Sep 23, 2022 2 min read

Links / 2022-09-18

My first email to some friends on this topic; the positive response to this is part of why I decided to start the newsletter.

[Ed.: This was my first email to some friends on this topic, now in Ghost for posterity.]

GitHub Copilot developer productivity research

GH did a study on “how do developers perform with copilot?” I am unsure how representative it is, but even if only 1/10th as effective as portrayed here, many developers will adopt it.

Open Data licensing resource

“a project for AI model training with trusted dataset compliance”, subproject of LF’s lfaidata.foundation, found via SPDX’s spdx-ai subproject.

Stanford Call for norms on model release

Stanford AI project calls for figuring out how to release models. It feels to me akin to early OSI days, when OSI (briefly) talked about more than licensing; or even slightly pre-OSI days (as this, essentially, is a call for an OSI-like entity for open models).

Pertinent quote, but the paper is worth a read in its entirety:

Releasing foundation models is important since no single organization has the needed range of diverse perspectives to foresee all the long-term issues, but at the same time, release must be appropriately gated to minimize risks. The community currently lacks norms on release. Our emphasis here is that the question is not what a good release policy is, but how the community should decide. We have sketched out the foundation models review board…

CMU research on license-as-norms in deepfake space

We conducted an interview study of an AI-enabled open source Deepfake project to understand how members of that community reason about the ethics of their work.

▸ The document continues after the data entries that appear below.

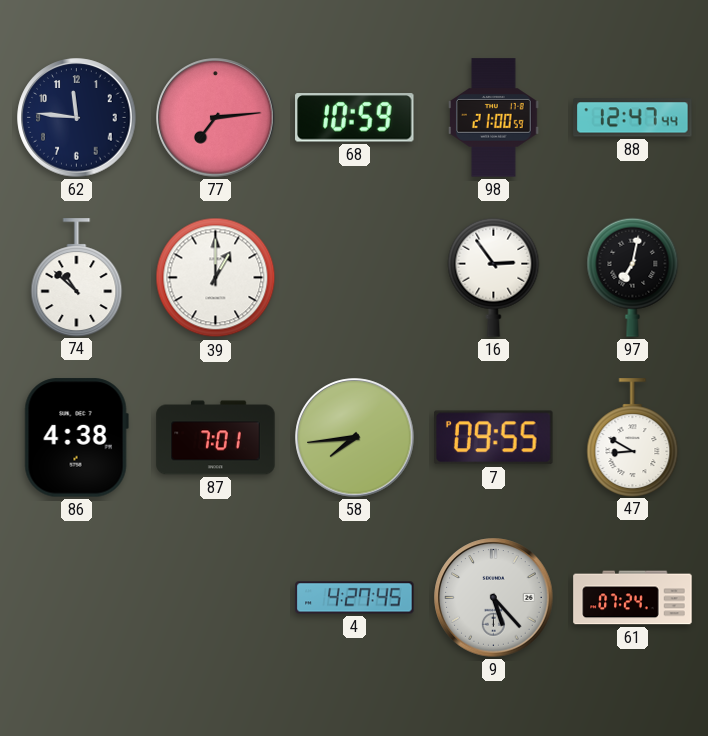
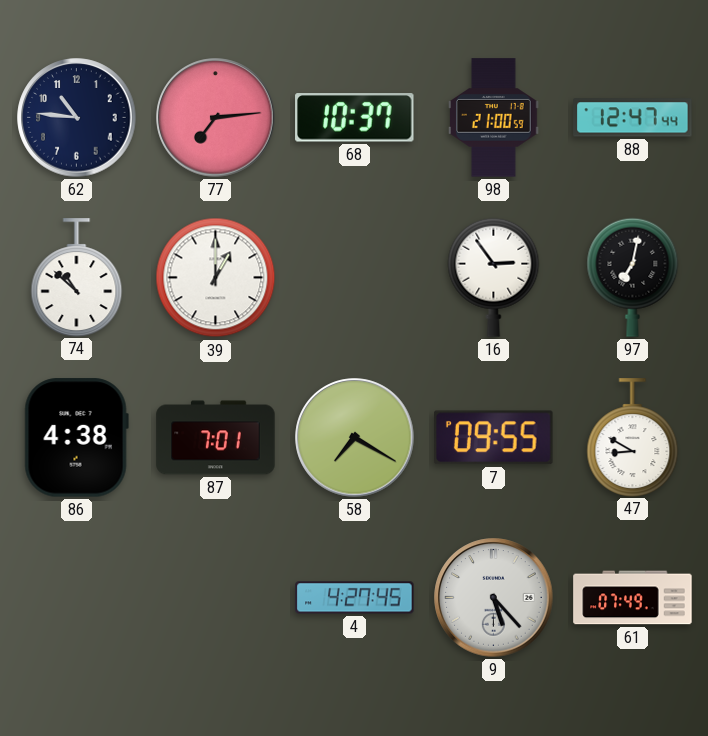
62: 11:46 -> 10:46
68: 10:59 -> 10:37
58: 7:44 -> 7:20
61: 07:24 -> 07:49
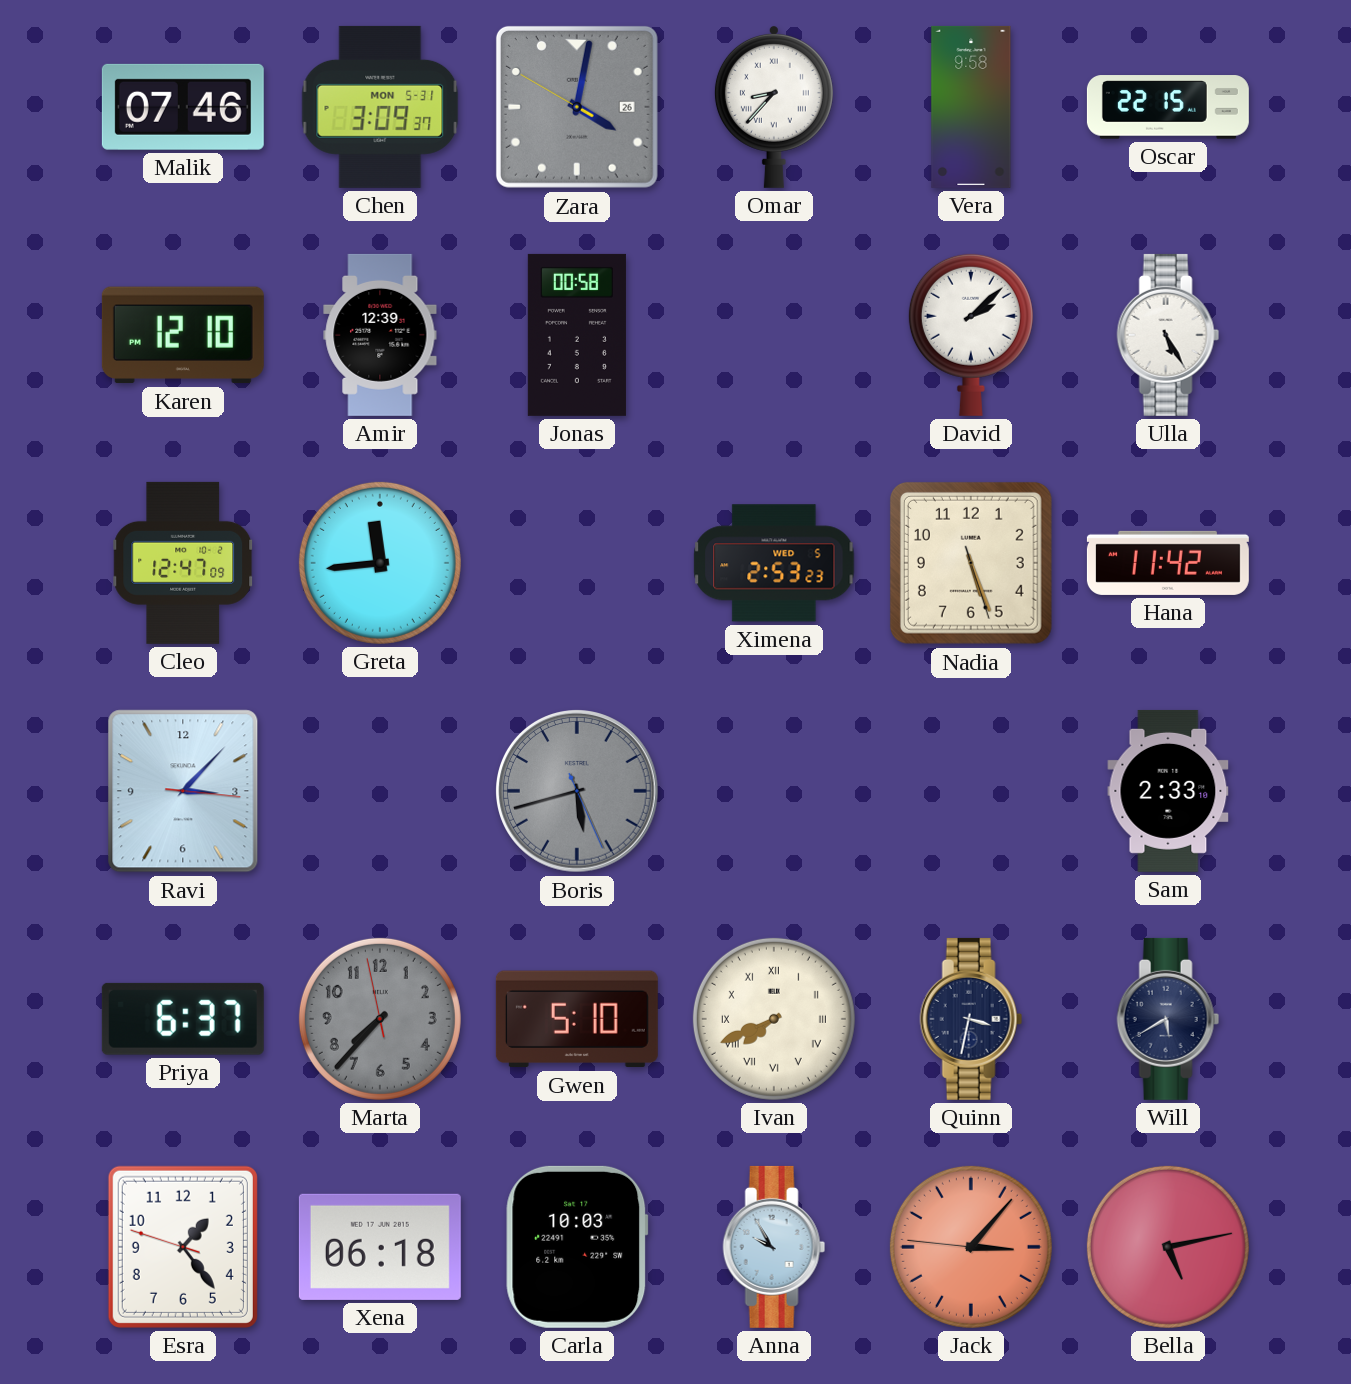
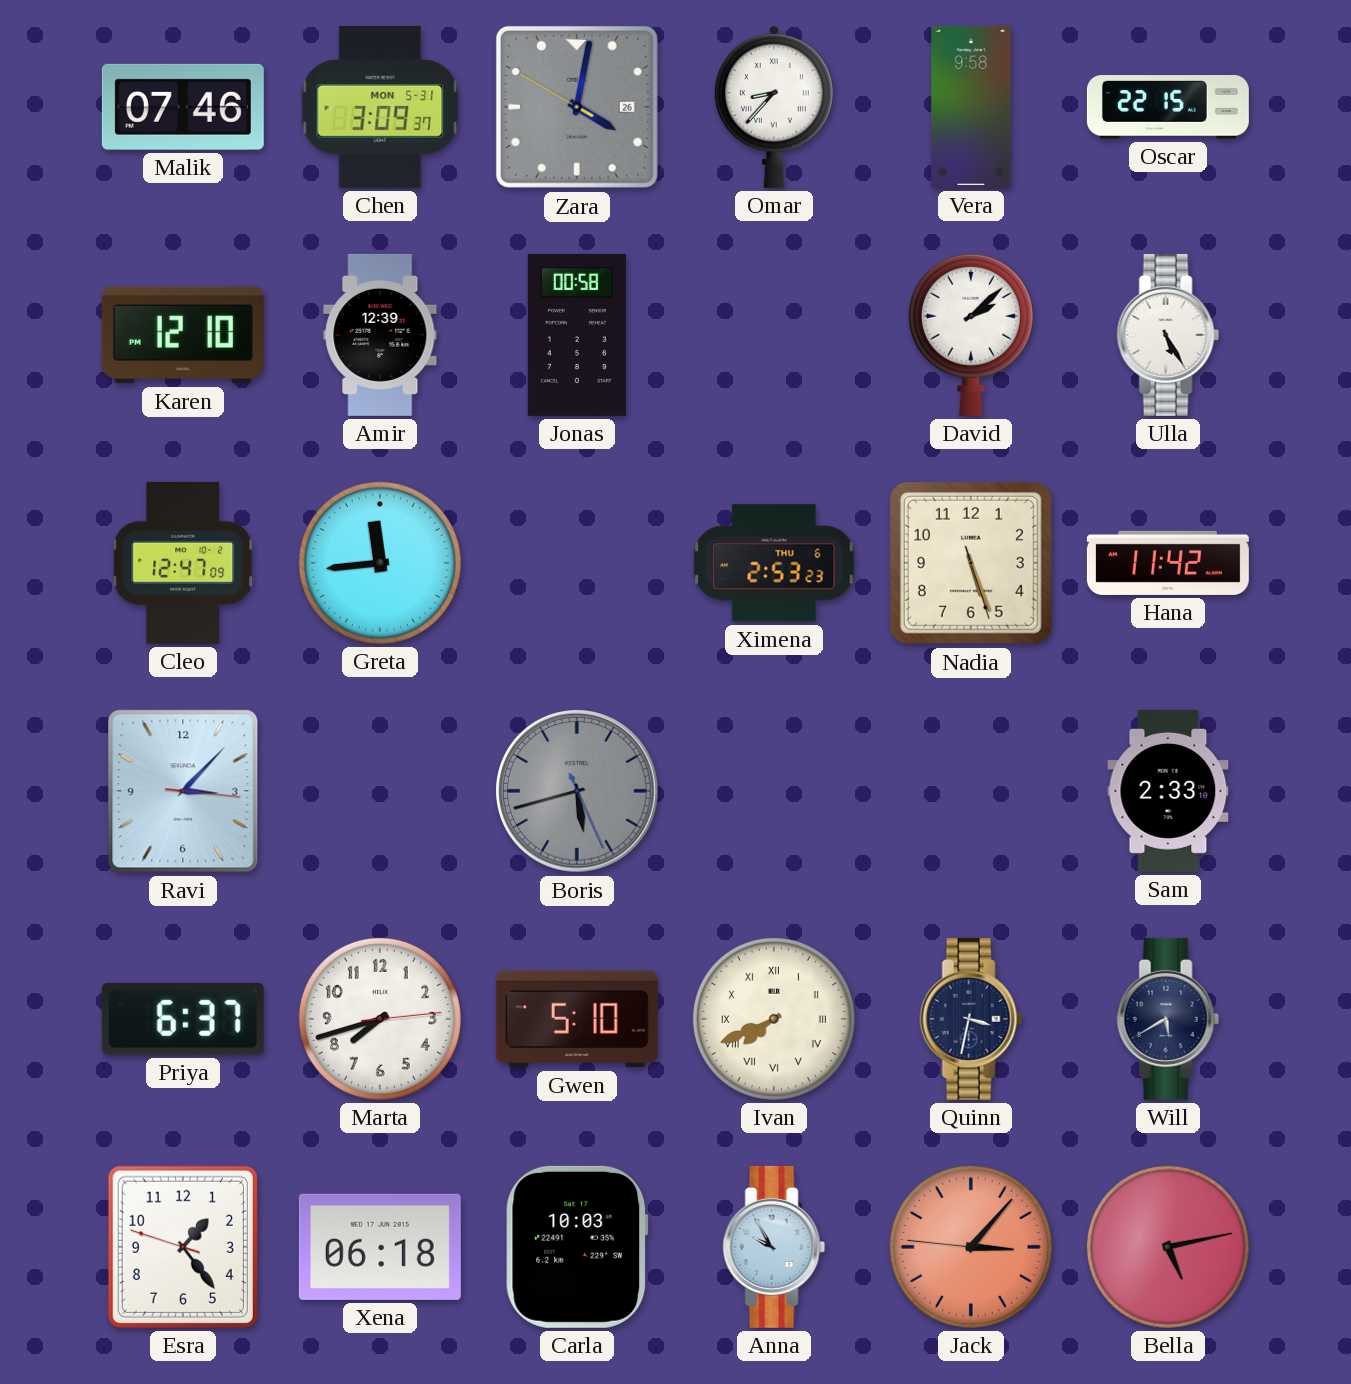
Ximena date: WED 5 -> THU 6
Marta: 7:36 -> 7:42
Marta dial: grey -> white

We found that notions of the “Freedom 0” to use code without any restriction … were central to how community members framed their responsibilities, and the actions they believed were and were not available to them.

This paper is very good; perhaps a little too theoretical to be useful for a practitioner but I think very helpful for anyone thinking about norms, licenses, and the interplay within them in a community that actively thinks about norms but also feels bound by open community norms that long pre-date the project.

If you’re interested, I also had a good thread with the author clarifying some points about how the paper writes about licenses v. norms:

I finished this paper today, and I'm struggling a bit with it. Specifically: in Sec. 4 you talk a lot about Freedom 0 as the source for norms, while in Sec. 3.1.1 you instead attribute the norms to the license—not broader free/open cultural expectations.
— Luis Villa (@luis_in_brief) September 7, 2022

Injection attacks and AI

We’ve spent a lot of time as a community talking about AI ethics but not a lot (yet) talking about AI security; that moment is coming. Key quote:

The more I think about these prompt injection attacks against GPT-3, the more my amusement turns to genuine concern. I know how to beat XSS, and SQL injection, and so many other exploits. I have no idea how to reliably beat prompt injection!

The AI Unbundling

There’s no explicitly open angle to this article, but it’s a good overview of how AI might really lead to massive change, in the context of things like midjourney, copilot, etc. It will ring very familiar to anyone who looked at the changes wrought by open from 1998-2018.